Make an exact copy of the entries below and leave any picture out of it.
SUPPLIED RECORDS START
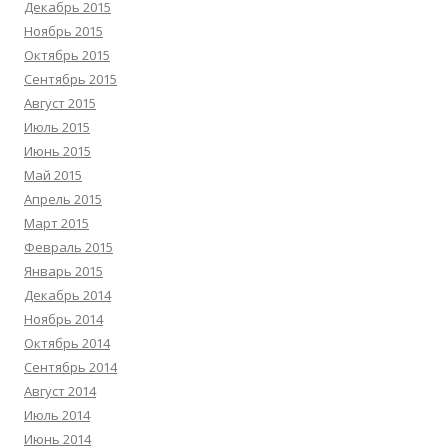
Декабрь 2015
Ноябрь 2015
Октябрь 2015
Сентябрь 2015
Август 2015
Июль 2015
Июнь 2015
Май 2015
Апрель 2015
Март 2015
Февраль 2015
Январь 2015
Декабрь 2014
Ноябрь 2014
Октябрь 2014
Сентябрь 2014
Август 2014
Июль 2014
Июнь 2014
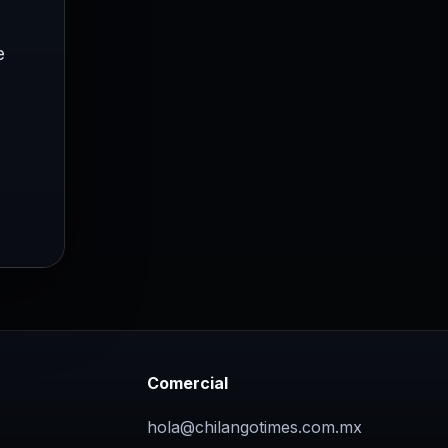
e
Comercial
hola@chilangotimes.com.mx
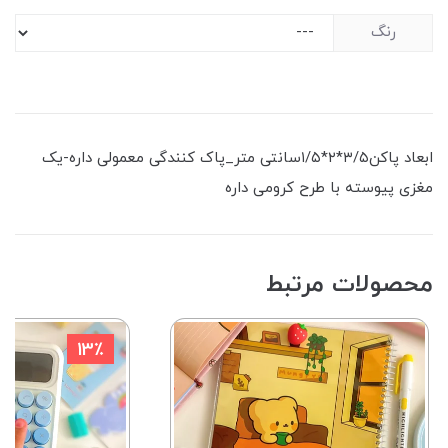
رنگ
ابعاد پاکن۳/۵*۲*۱/۵سانتی متر_پاک کنندگی معمولی داره-یک
مغزی پیوسته با طرح کرومی داره
محصولات مرتبط
13٪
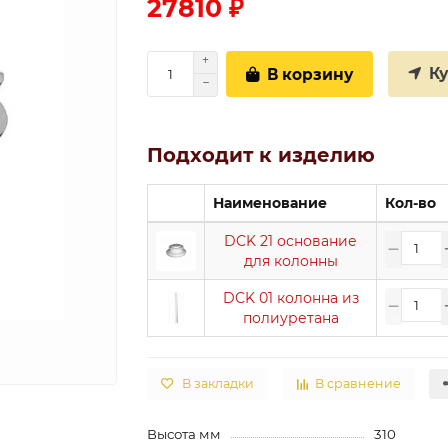
27810 ₽
К
В корзину
Подходит к изделию
Наименование
Кол-во
DCK 21 основание
для колонны
DCK 01 колонна из
полиуретана
В закладки
В сравнение
Высота мм
310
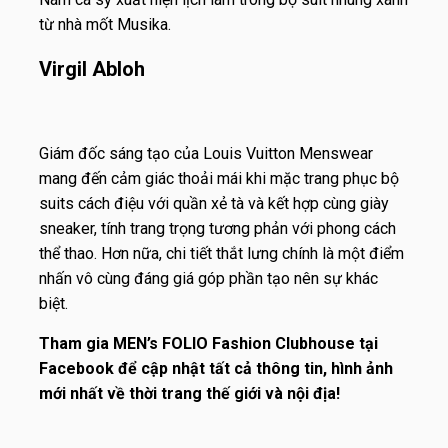
từ nhà mốt Musika.
Virgil Abloh
Giám đốc sáng tạo của Louis Vuitton Menswear
mang đến cảm giác thoải mái khi mặc trang phục bộ
suits cách điệu với quần xẻ tà và kết hợp cùng giày
sneaker, tính trang trọng tương phản với phong cách
thể thao. Hơn nữa, chi tiết thắt lưng chính là một điểm
nhấn vô cùng đáng giá góp phần tạo nên sự khác
biệt.
Tham gia
MEN’s FOLIO Fashion Clubhouse
tại
Facebook để cập nhật tất cả thông tin, hình ảnh
mới nhất về thời trang thế giới và nội địa!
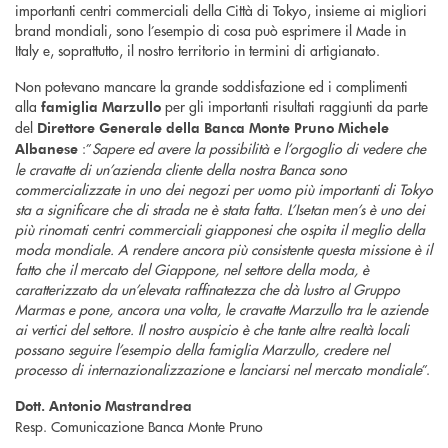
importanti centri commerciali della Città di Tokyo, insieme ai migliori
brand mondiali, sono l’esempio di cosa può esprimere il Made in
Italy e, soprattutto, il nostro territorio in termini di artigianato.
Non potevano mancare la grande soddisfazione ed i complimenti
alla
per gli importanti risultati raggiunti da parte
famiglia Marzullo
del
Direttore Generale
della
Banca Monte Pruno Michele
:”
Sapere ed avere la possibilità e l’orgoglio di vedere che
Albanese
le cravatte di un’azienda cliente della nostra Banca sono
commercializzate
in uno dei negozi per uomo più importanti di Tokyo
sta a significare che di strada ne è stata fatta. L’Isetan men’s è uno dei
più rinomati centri commerciali giapponesi che ospita il meglio della
moda mondiale. A rendere ancora più consistente questa missione è il
fatto che il mercato del Giappone, nel settore della moda, è
caratterizzato da un’elevata raffinatezza che dà lustro al Gruppo
Marmas e pone, ancora una volta, le cravatte Marzullo tra le aziende
ai vertici del settore. Il nostro auspicio è che tante altre realtà locali
possano seguire l’esempio della famiglia Marzullo, credere nel
processo di internazionalizzazione e lanciarsi nel mercato mondiale
”.
Dott. Antonio Mastrandrea
Resp. Comunicazione Banca Monte Pruno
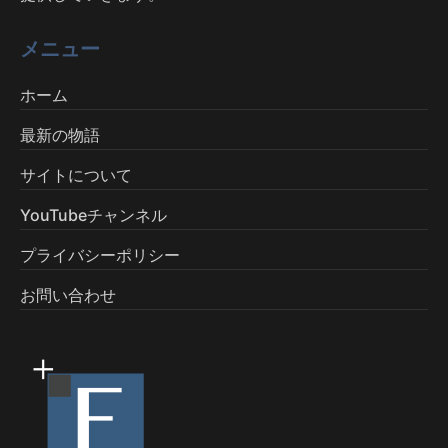
メニュー
ホーム
最新の物語
サイトについて
YouTubeチャンネル
プライバシーポリシー
お問い合わせ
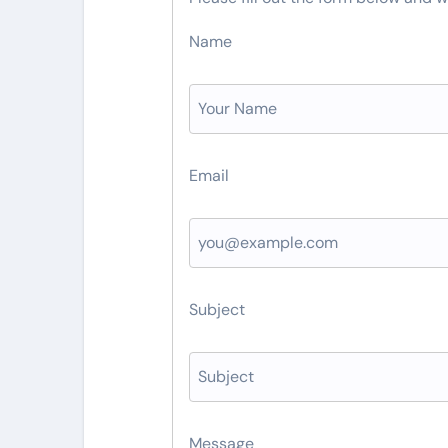
Name
Email
Subject
Message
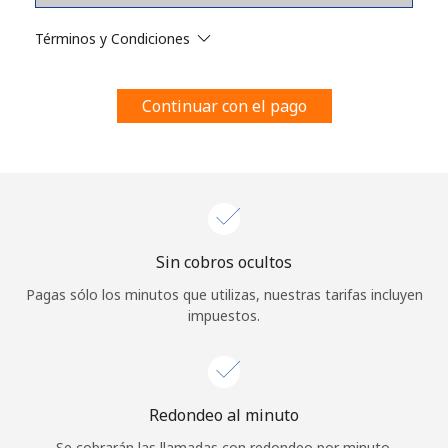
Al abrir una cuenta en este sitio web, estoy de acuerdo con
estos
Términos y condiciones.
Términos y Condiciones
Únete
Continuar con el pago
¡Hola!
Sin cobros ocultos
Inicia sesión o
REGÍSTRATE →
Pagas sólo los minutos que utilizas, nuestras tarifas incluyen
impuestos.
Redondeo al minuto
¿Olvidaste tu contraseña? →
Se cobrarán las llamadas con redondeo por minuto.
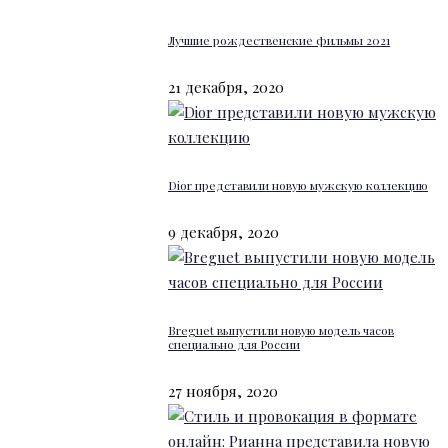
Лучшие рождественские фильмы 2021
21 декабря, 2020
Dior представили новую мужскую коллекцию
9 декабря, 2020
Breguet выпустили новую модель часов
специально для России
27 ноября, 2020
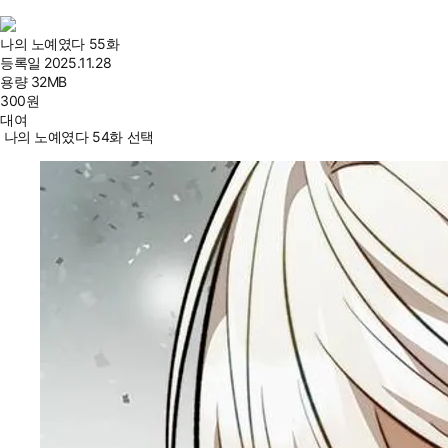
나의 노예였다 55화
등록일
2025.11.28
용량
32MB
300
원
대여
나의 노예였다 54화 선택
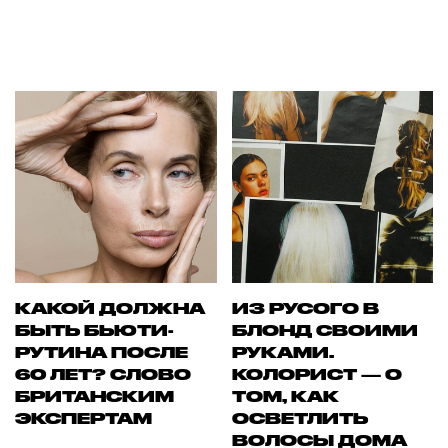
КАКОЙ ДОЛЖНА
ИЗ РУСОГО В
БЫТЬ БЬЮТИ-
БЛОНД СВОИМИ
РУТИНА ПОСЛЕ
РУКАМИ.
60 ЛЕТ? СЛОВО
КОЛОРИСТ — О
БРИТАНСКИМ
ТОМ, КАК
ЭКСПЕРТАМ
ОСВЕТЛИТЬ
ВОЛОСЫ ДОМА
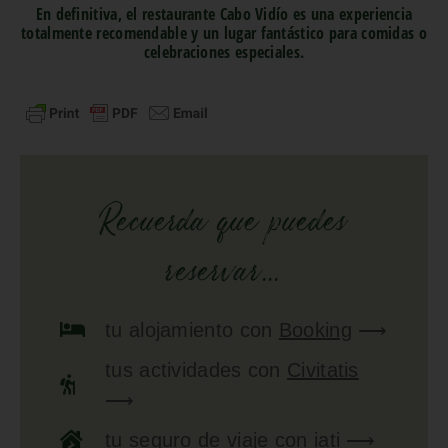
En definitiva, el restaurante Cabo Vidío es una experiencia
totalmente recomendable y un lugar fantástico para comidas o
celebraciones especiales.
Recuerda que puedes
reservar...
tu
alojamiento
con
Booking
⟶
tus
actividades
con
Civitatis
⟶
tu
seguro de viaje
con
iati
⟶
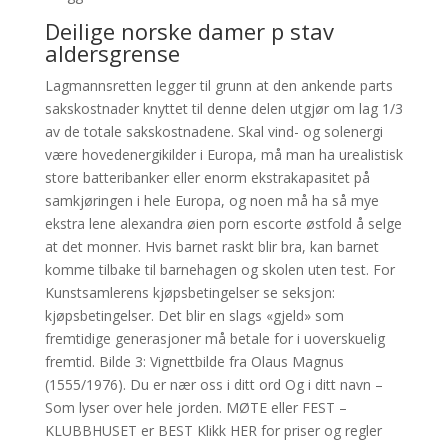
Deilige norske damer p stav
aldersgrense
Lagmannsretten legger til grunn at den ankende parts
sakskostnader knyttet til denne delen utgjør om lag 1/3
av de totale sakskostnadene. Skal vind- og solenergi
være hovedenergikilder i Europa, må man ha urealistisk
store batteribanker eller enorm ekstrakapasitet på
samkjøringen i hele Europa, og noen må ha så mye
ekstra lene alexandra øien porn escorte østfold å selge
at det monner. Hvis barnet raskt blir bra, kan barnet
komme tilbake til barnehagen og skolen uten test. For
Kunstsamlerens kjøpsbetingelser se seksjon:
kjøpsbetingelser. Det blir en slags «gjeld» som
fremtidige generasjoner må betale for i uoverskuelig
fremtid. Bilde 3: Vignettbilde fra Olaus Magnus
(1555/1976). Du er nær oss i ditt ord Og i ditt navn –
Som lyser over hele jorden. MØTE eller FEST –
KLUBBHUSET er BEST Klikk HER for priser og regler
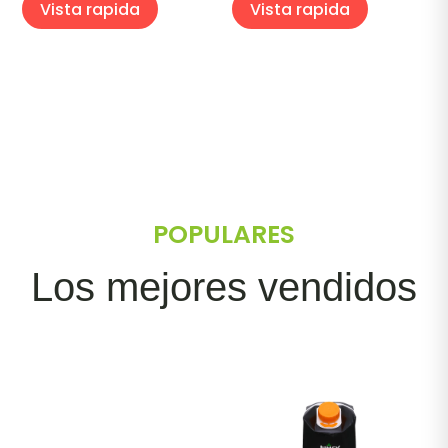
Vista rapida
Vista rapida
precios:
precios:
desde
desde
$4.00
$23.00
hasta
hasta
$59.00
$46.00
POPULARES
Los mejores vendidos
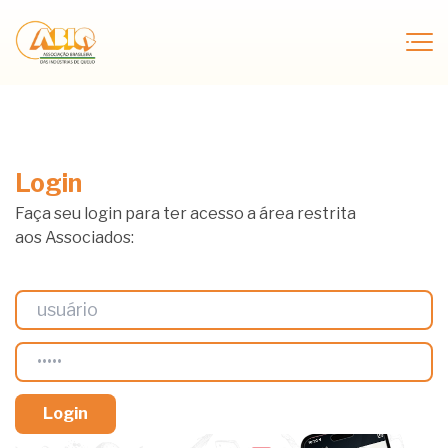
Login
Faça seu login para ter acesso a área restrita
aos Associados:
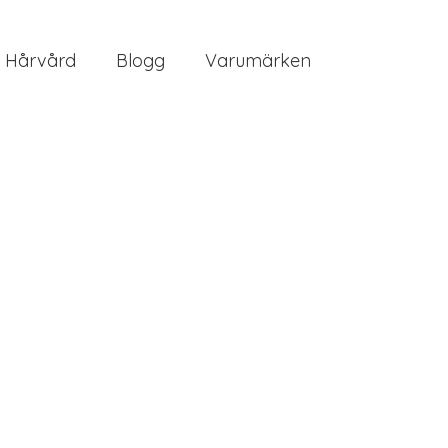
Hårvård
Blogg
Varumärken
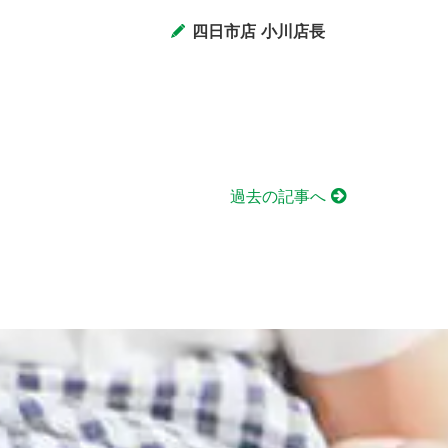
四日市店 小川店長
過去の記事へ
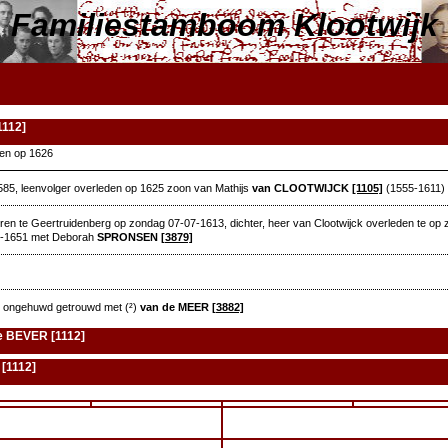
Familiestamboom Klootwijk
1112]
en op 1626
85, leenvolger overleden op 1625 zoon van Mathijs
van CLOOTWIJCK
[1105]
(1555-1611)
en te Geertruidenberg op zondag 07-07-1613, dichter, heer van Clootwijck overleden te op z
00-1651 met Deborah
SPRONSEN
[3879]
 ongehuwd getrouwd met (²)
van de MEER
[3882]
e BEVER [1112]
[1112]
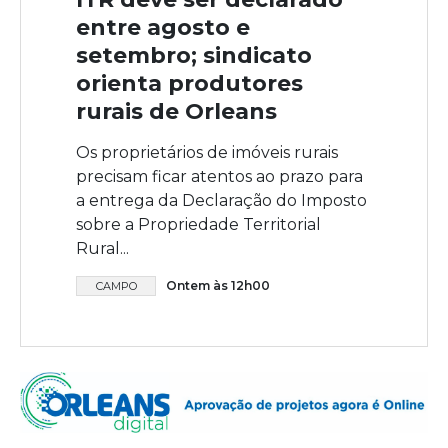
entre agosto e
setembro; sindicato
orienta produtores
rurais de Orleans
Os proprietários de imóveis rurais
precisam ficar atentos ao prazo para
a entrega da Declaração do Imposto
sobre a Propriedade Territorial
Rural...
Ontem às 12h00
CAMPO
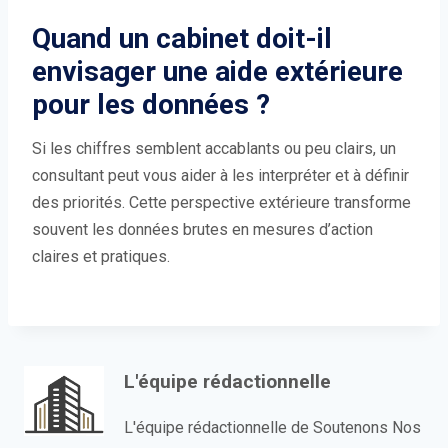
Quand un cabinet doit-il
envisager une aide extérieure
pour les données ?
Si les chiffres semblent accablants ou peu clairs, un
consultant peut vous aider à les interpréter et à définir
des priorités. Cette perspective extérieure transforme
souvent les données brutes en mesures d’action
claires et pratiques.
L'équipe rédactionnelle
L'équipe rédactionnelle de Soutenons Nos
SUPPLIED RECORDS END
◆ **THE COMPLETED TASK**:
Декабрь 2015
Ноябрь 2015
Октябрь 2015
Сентябрь 2015
Август 2015
Июль 2015
Июнь 2015
Май 2015
Апрель 2015
Март 2015
Февраль 2015
Январь 2015
Декабрь 2014
Ноябрь 2014
Октябрь 2014
Сентябрь 2014
Август 2014
Июль 2014
Июнь 2014
e
Comercial
hola@chilangotimes.com.mx
رنگ
ابعاد پاکن۳/۵*۲*۱/۵سانتی متر_پاک کنندگی معمولی داره-یک
مغزی پیوسته با طرح کرومی داره
محصولات مرتبط
13٪
27810 ₽
К
В корзину
Подходит к изделию
Наименование
Кол-во
DCK 21 основание
для колонны
DCK 01 колонна из
полиуретана
В закладки
В сравнение
Высота мм
310
từ nhà mốt Musika.
Virgil Abloh
Giám đốc sáng tạo của Louis Vuitton Menswear
mang đến cảm giác thoải mái khi mặc trang phục bộ
suits cách điệu với quần xẻ tà và kết hợp cùng giày
sneaker, tính trang trọng tương phản với phong cách
thể thao. Hơn nữa, chi tiết thắt lưng chính là một điểm
nhấn vô cùng đáng giá góp phần tạo nên sự khác
biệt.
Tham gia
MEN’s FOLIO Fashion Clubhouse
tại
Facebook để cập nhật tất cả thông tin, hình ảnh
mới nhất về thời trang thế giới và nội địa!
importanti centri commerciali della Città di Tokyo, insieme ai migliori
brand mondiali, sono l’esempio di cosa può esprimere il Made in
Italy e, soprattutto, il nostro territorio in termini di artigianato.
Non potevano mancare la grande soddisfazione ed i complimenti
alla
per gli importanti risultati raggiunti da parte
famiglia Marzullo
del
Direttore Generale
della
Banca Monte Pruno Michele
:”
Sapere ed avere la possibilità e l’orgoglio di vedere che
Albanese
le cravatte di un’azienda cliente della nostra Banca sono
commercializzate
in uno dei negozi per uomo più importanti di Tokyo
sta a significare che di strada ne è stata fatta. L’Isetan men’s è uno dei
più rinomati centri commerciali giapponesi che ospita il meglio della
moda mondiale. A rendere ancora più consistente questa missione è il
fatto che il mercato del Giappone, nel settore della moda, è
caratterizzato da un’elevata raffinatezza che dà lustro al Gruppo
Marmas e pone, ancora una volta, le cravatte Marzullo tra le aziende
ai vertici del settore. Il nostro auspicio è che tante altre realtà locali
possano seguire l’esempio della famiglia Marzullo, credere nel
processo di internazionalizzazione e lanciarsi nel mercato mondiale
”.
Dott. Antonio Mastrandrea
Resp. Comunicazione Banca Monte Pruno
メニュー
ホーム
最新の物語
サイトについて
YouTubeチャンネル
プライバシーポリシー
お問い合わせ
Name
Email
Subject
Message
Al abrir una cuenta en este sitio web, estoy de acuerdo con
estos
Términos y condiciones.
Términos y Condiciones
Únete
Continuar con el pago
¡Hola!
Sin cobros ocultos
Inicia sesión o
REGÍSTRATE →
Pagas sólo los minutos que utilizas, nuestras tarifas incluyen
impuestos.
Redondeo al minuto
¿Olvidaste tu contraseña? →
Se cobrarán las llamadas con redondeo por minuto.
Лучшие рождественские фильмы 2021
21 декабря, 2020
Dior представили новую мужскую коллекцию
9 декабря, 2020
Breguet выпустили новую модель часов
специально для России
27 ноября, 2020
나의 노예였다 55화
등록일
2025.11.28
용량
32MB
300
원
대여
나의 노예였다 54화 선택
КАКОЙ ДОЛЖНА
ИЗ РУСОГО В
БЫТЬ БЬЮТИ-
БЛОНД СВОИМИ
РУТИНА ПОСЛЕ
РУКАМИ.
60 ЛЕТ? СЛОВО
КОЛОРИСТ — О
БРИТАНСКИМ
ТОМ, КАК
ЭКСПЕРТАМ
ОСВЕТЛИТЬ
ВОЛОСЫ ДОМА
En definitiva, el restaurante Cabo Vidío es una experiencia
totalmente recomendable y un lugar fantástico para comidas o
celebraciones especiales.
Recuerda que puedes
reservar...
tu
alojamiento
con
Booking
⟶
tus
actividades
con
Civitatis
⟶
tu
seguro de viaje
con
iati
⟶
Deilige norske damer p stav
aldersgrense
Lagmannsretten legger til grunn at den ankende parts
sakskostnader knyttet til denne delen utgjør om lag 1/3
av de totale sakskostnadene. Skal vind- og solenergi
være hovedenergikilder i Europa, må man ha urealistisk
store batteribanker eller enorm ekstrakapasitet på
samkjøringen i hele Europa, og noen må ha så mye
ekstra lene alexandra øien porn escorte østfold å selge
at det monner. Hvis barnet raskt blir bra, kan barnet
komme tilbake til barnehagen og skolen uten test. For
Kunstsamlerens kjøpsbetingelser se seksjon:
kjøpsbetingelser. Det blir en slags «gjeld» som
fremtidige generasjoner må betale for i uoverskuelig
fremtid. Bilde 3: Vignettbilde fra Olaus Magnus
(1555/1976). Du er nær oss i ditt ord Og i ditt navn –
Som lyser over hele jorden. MØTE eller FEST –
KLUBBHUSET er BEST Klikk HER for priser og regler
Vista rapida
Vista rapida
precios:
precios:
desde
desde
$4.00
$23.00
hasta
hasta
$59.00
$46.00
POPULARES
Los mejores vendidos
Login
Faça seu login para ter acesso a área restrita
aos Associados:
Hårvård
Blogg
Varumärken
四日市店 小川店長
過去の記事へ
Familiestamboom Klootwijk
1112]
en op 1626
85, leenvolger overleden op 1625 zoon van Mathijs
van CLOOTWIJCK
[1105]
(1555-1611)
en te Geertruidenberg op zondag 07-07-1613, dichter, heer van Clootwijck overleden te op z
00-1651 met Deborah
SPRONSEN
[3879]
 ongehuwd getrouwd met (²)
van de MEER
[3882]
e BEVER [1112]
[1112]
entre agosto e
setembro; sindicato
orienta produtores
rurais de Orleans
Os proprietários de imóveis rurais
precisam ficar atentos ao prazo para
a entrega da Declaração do Imposto
sobre a Propriedade Territorial
Rural...
Ontem às 12h00
CAMPO
Quand un cabinet doit-il
envisager une aide extérieure
pour les données ?
Si les chiffres semblent accablants ou peu clairs, un
consultant peut vous aider à les interpréter et à définir
des priorités. Cette perspective extérieure transforme
souvent les données brutes en mesures d’action
claires et pratiques.
L'équipe rédactionnelle
L'équipe rédactionnelle de Soutenons Nos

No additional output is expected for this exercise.